Web抓取-Selenium BeautifulSoup-通过分页进行循环

时间:2019-09-27 14:10:43

标签: python web-scraping beautifulsoup

我正试图弄乱硒(只是学习一些东西-问了一些有关beautifulsoup的问题,并提出了一些很好的建议。

无论如何,我只是简单地尝试循环浏览页面并获取div.details并打印发现的数量(作为初始测试)。问题是它似乎只是坐在首页上并重新加载而被卡在了循环中。

我将如何更改它,使其在第1页,第2页中循环然后结束?

from bs4 import BeautifulSoup
import requests
import csv
import pandas
from pandas import DataFrame
import re
import os
import locale
os.environ["PYTHONIOENCODING"] = "utf-8"


from selenium import webdriver
from webdriver_manager.chrome import ChromeDriverManager

page = 1

driver = webdriver.Chrome(ChromeDriverManager().install())
url="https://www.gunstar.co.uk/view-trader/global-rifle-snipersystems/58782?page={page}"





#grab all links which contain the href specifed

with requests.Session() as session:
  while True:
    res=session.get(url.format(page=page))
    soup=BeautifulSoup(res.content,'html.parser')
    gun_details = soup.select('div.details')
    if soup.select("nav_next") is None:
        break
    page += 1
    driver.get(url) #navigate to the page
print(len(gun_details))

1 个答案:

答案 0 :(得分:1)

您不需要硒来导航,可以使用请求方法来完成。

from bs4 import BeautifulSoup
import requests
import csv
import pandas
from pandas import DataFrame
import re
import os
import locale
os.environ["PYTHONIOENCODING"] = "utf-8"

page = 1
url="https://www.gunstar.co.uk/view-trader/global-rifle-snipersystems/58782?page={}"

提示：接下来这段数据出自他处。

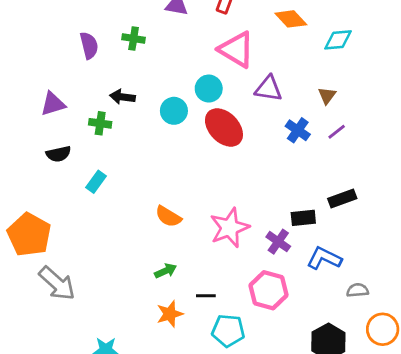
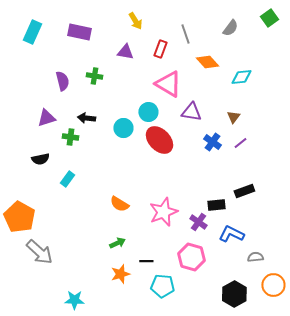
purple triangle: (53, 104) -> (46, 118), moved

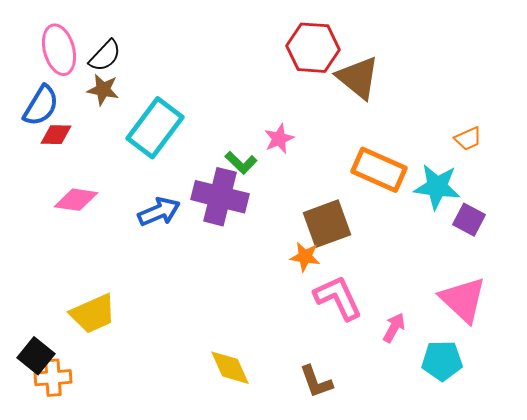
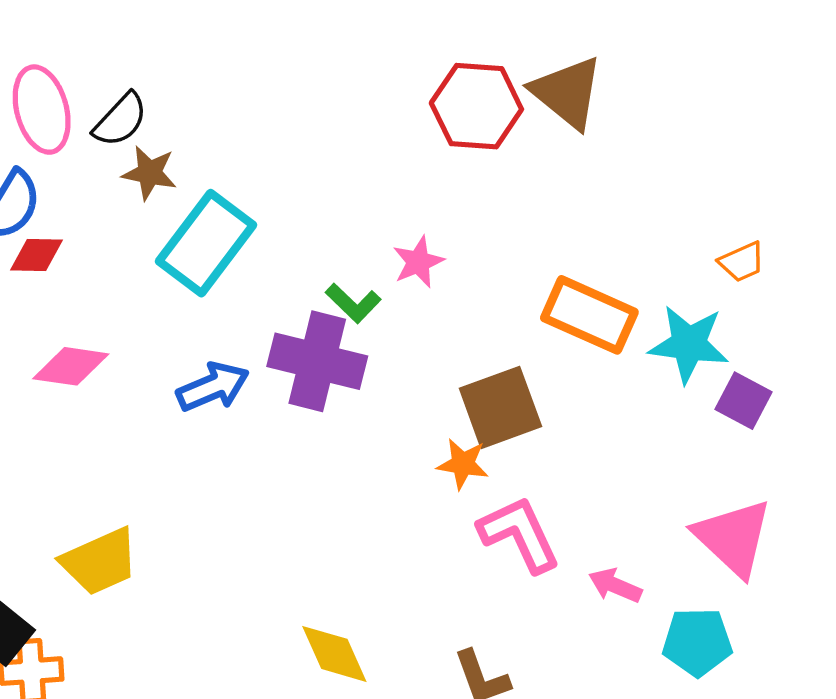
brown triangle: (358, 78) -> (567, 92), moved
brown star: (103, 90) -> (149, 173), moved
pink arrow: (394, 328) -> (615, 585), turned -96

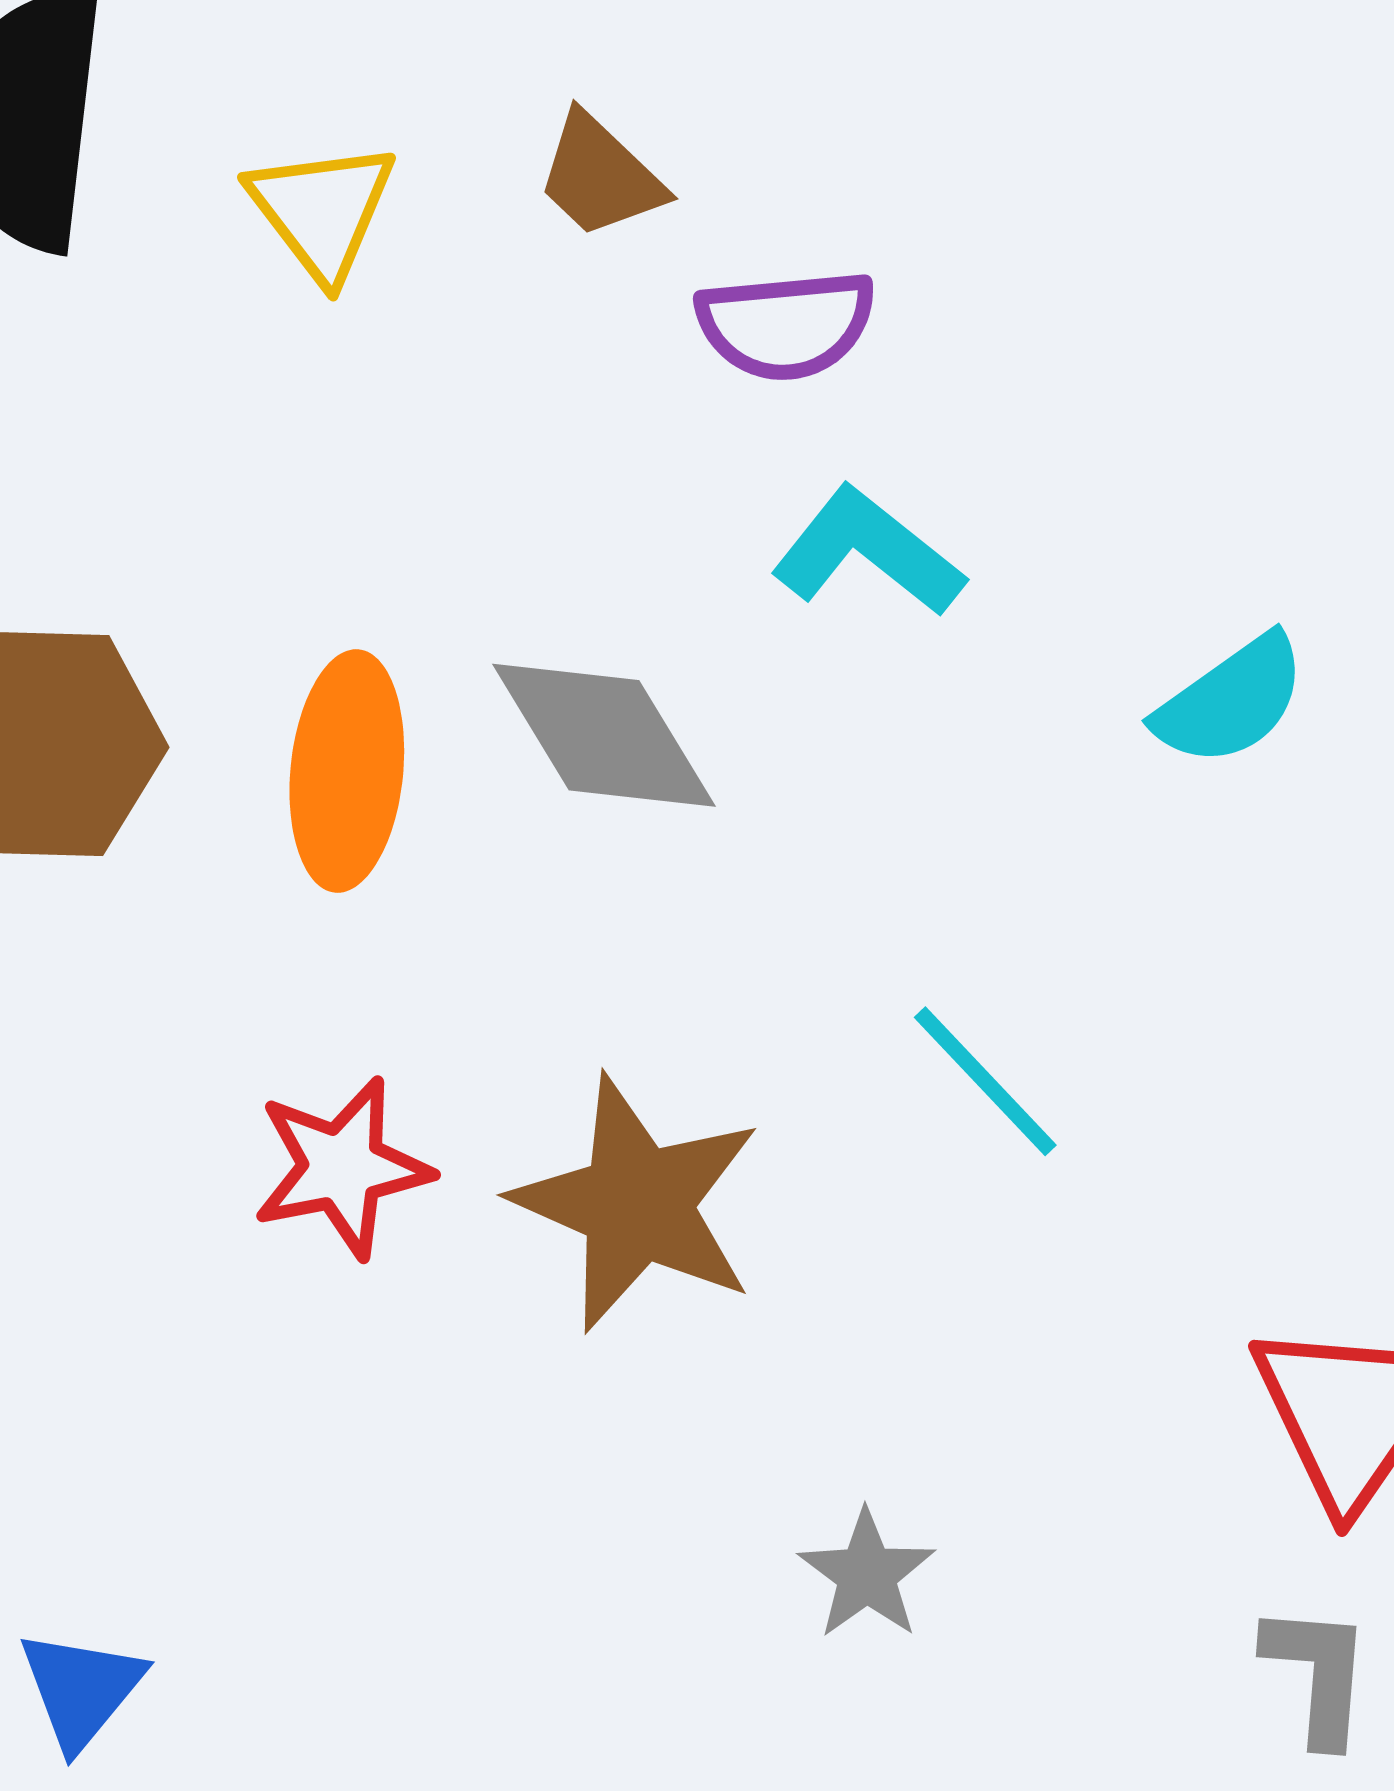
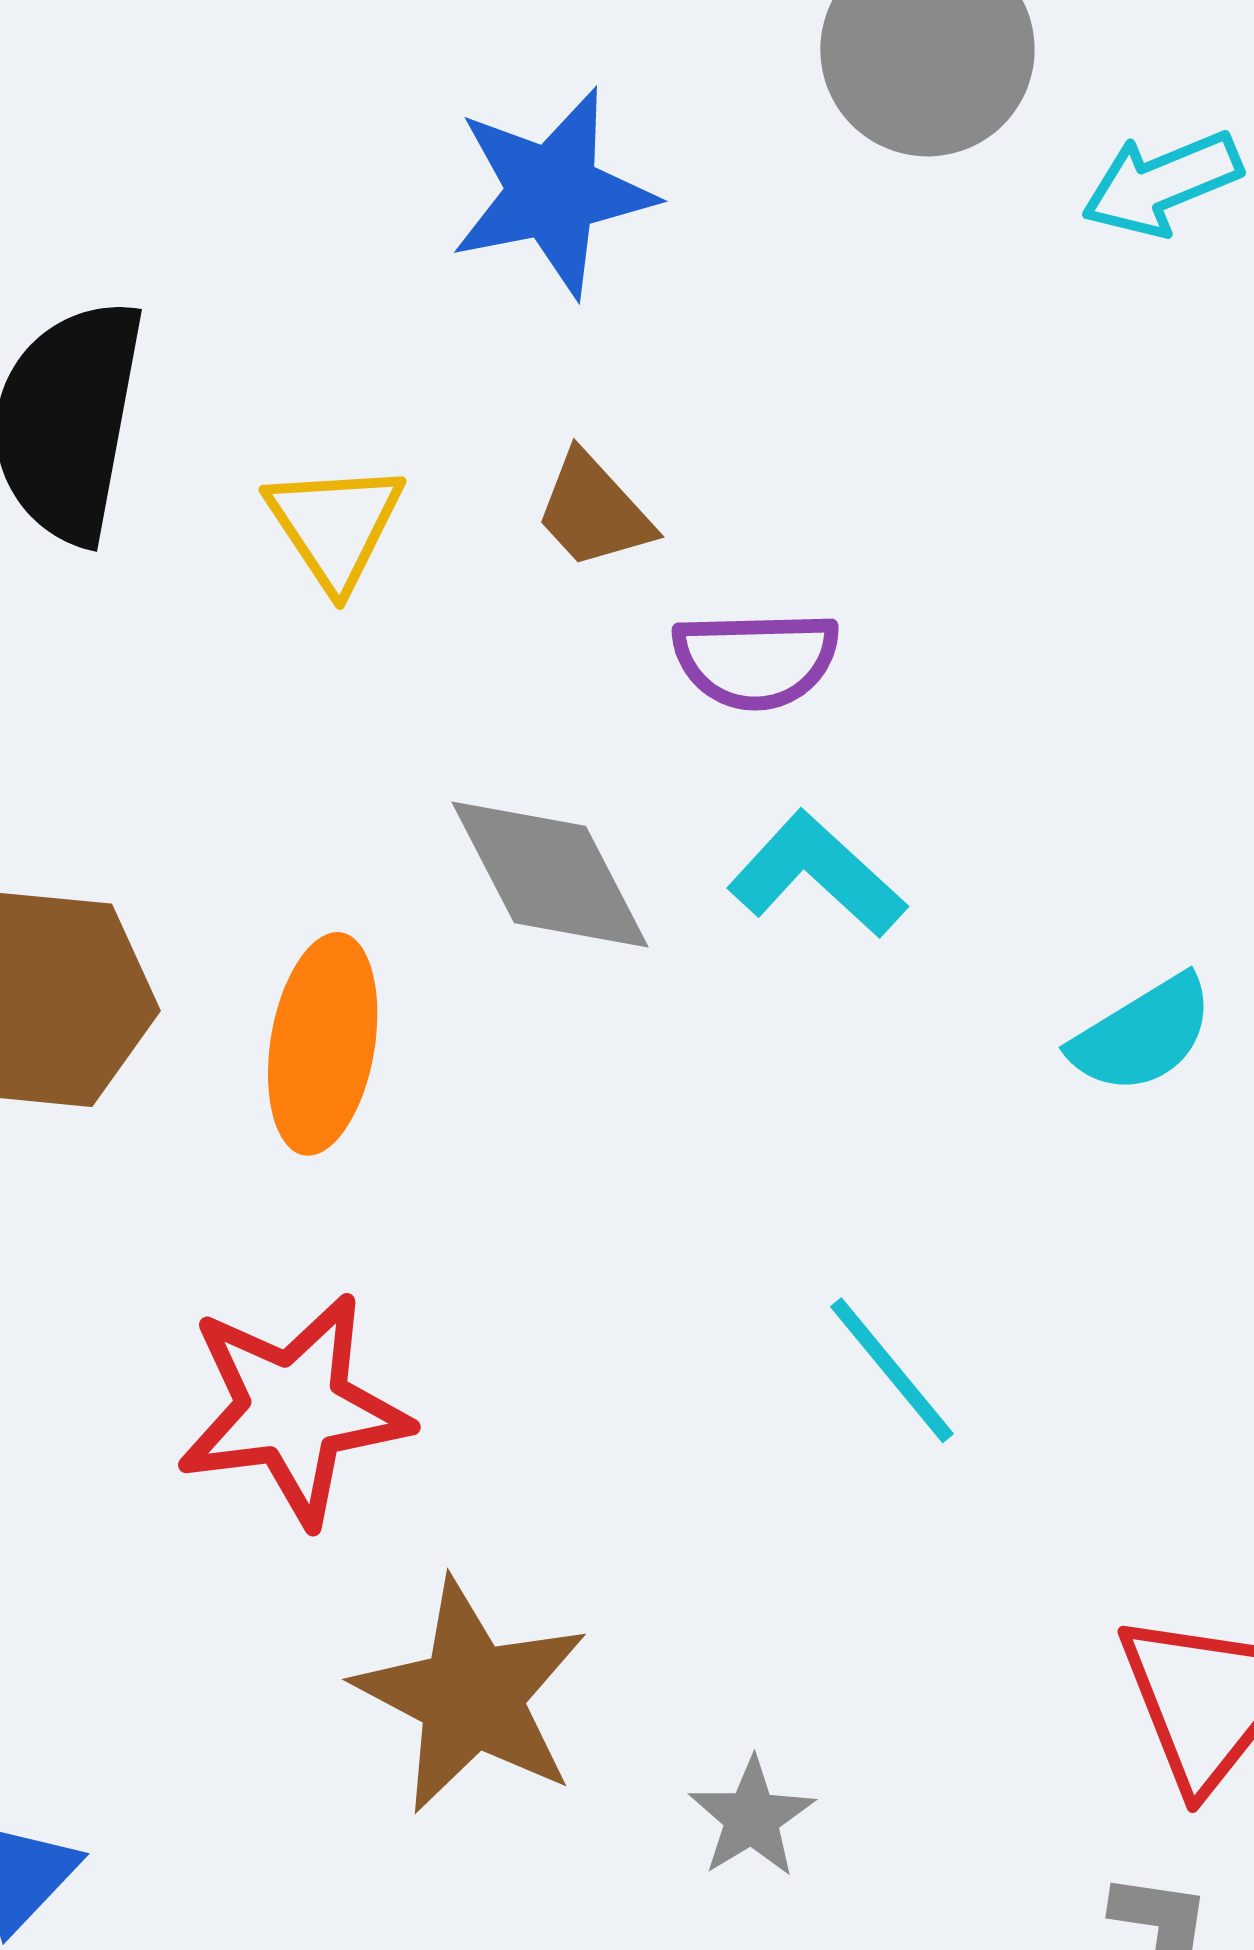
gray diamond: (604, 735) -> (550, 875), moved
red star: (342, 1168) -> (293, 1409), size x1.4
brown star: (637, 1204) -> (471, 1696), moved

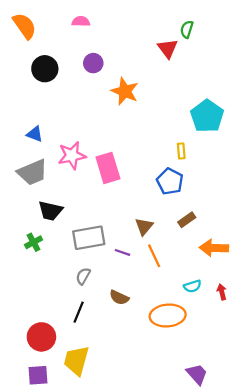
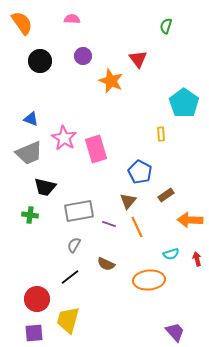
red triangle: (168, 48) -> (138, 59), moved
pink star: (72, 155) -> (64, 138), turned -30
blue pentagon: (170, 181) -> (140, 172), moved
green cross: (34, 242) -> (30, 215), turned 35
black line: (79, 312) -> (70, 277), turned 30

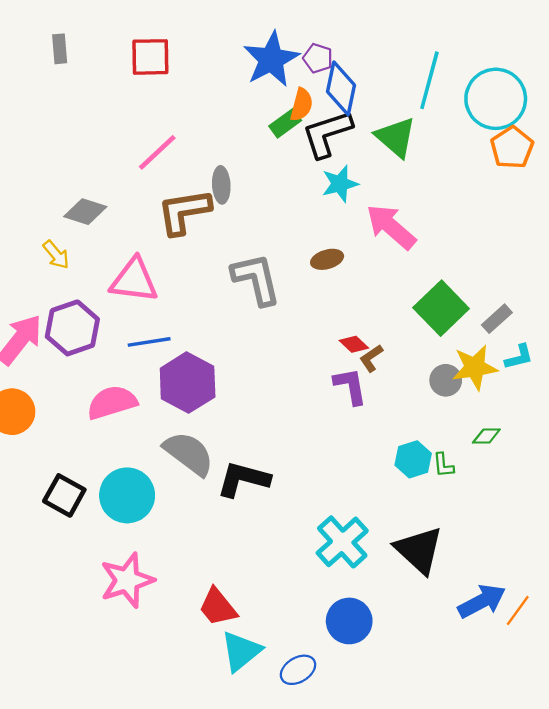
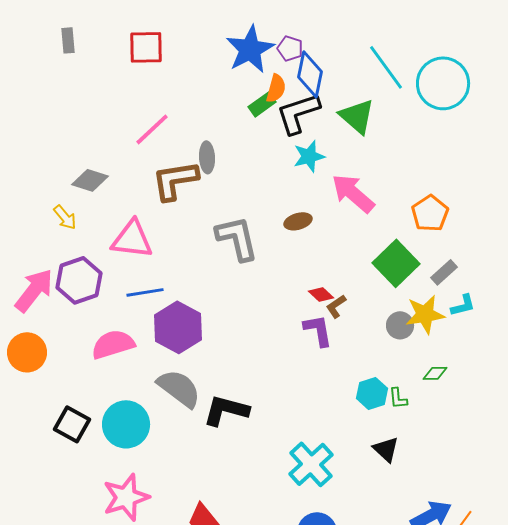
cyan line: (429, 80) -> (386, 67), turned -51
orange pentagon: (512, 148) -> (430, 213), moved
black triangle: (419, 550) -> (386, 449), moved, size x0.6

with requests.Session() as session:
  while True:
    print(url.format(page))
    res=session.get(url.format(page))
    soup=BeautifulSoup(res.content,'html.parser')
    gun_details = soup.select('div.details')
    print(len(gun_details))
    if len(soup.select(".nav_next"))==0:
        break
    page += 1

我已经提供了打印和控制它的功能。

https://www.gunstar.co.uk/view-trader/global-rifle-snipersystems/58782?page=1
10
https://www.gunstar.co.uk/view-trader/global-rifle-snipersystems/58782?page=2
4